__WORK TO BE COMPLETED__
Please return the data word for word and leave out any picture it contains.

__SOURCE RECORDS__
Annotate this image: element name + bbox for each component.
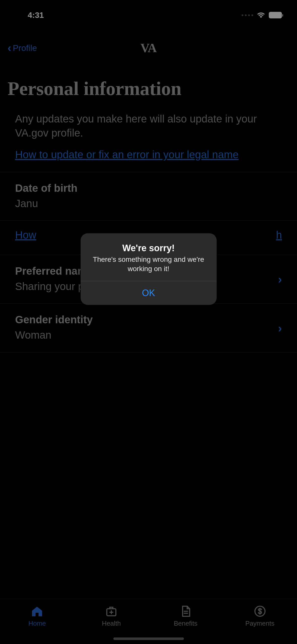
alert-backdrop[interactable]: We're sorry! There's something wrong and… — [0, 0, 297, 644]
alert-ok-button[interactable]: OK — [81, 281, 217, 305]
alert-message: There's something wrong and we're workin… — [89, 255, 209, 273]
alert-title: We're sorry! — [89, 243, 209, 253]
alert-dialog: We're sorry! There's something wrong and… — [81, 233, 217, 305]
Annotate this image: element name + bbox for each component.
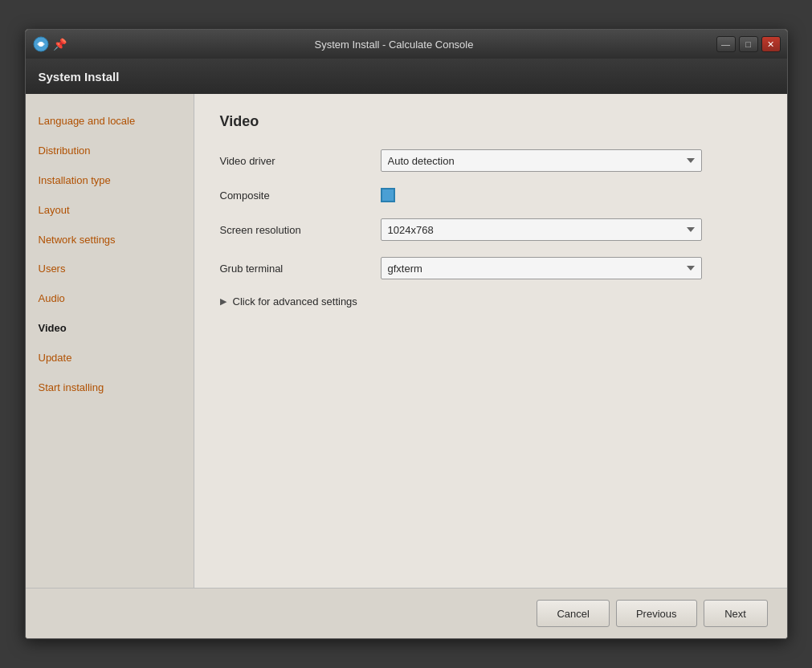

__WRITTEN ANSWER__
Annotate this image: element name + bbox for each component.
alert-backdrop[interactable]: We're sorry! There's something wrong and… — [0, 0, 297, 644]
alert-ok-button[interactable]: OK — [81, 281, 217, 305]
alert-message: There's something wrong and we're workin… — [89, 255, 209, 273]
alert-title: We're sorry! — [89, 243, 209, 253]
alert-dialog: We're sorry! There's something wrong and… — [81, 233, 217, 305]
Annotate this image: element name + bbox for each component.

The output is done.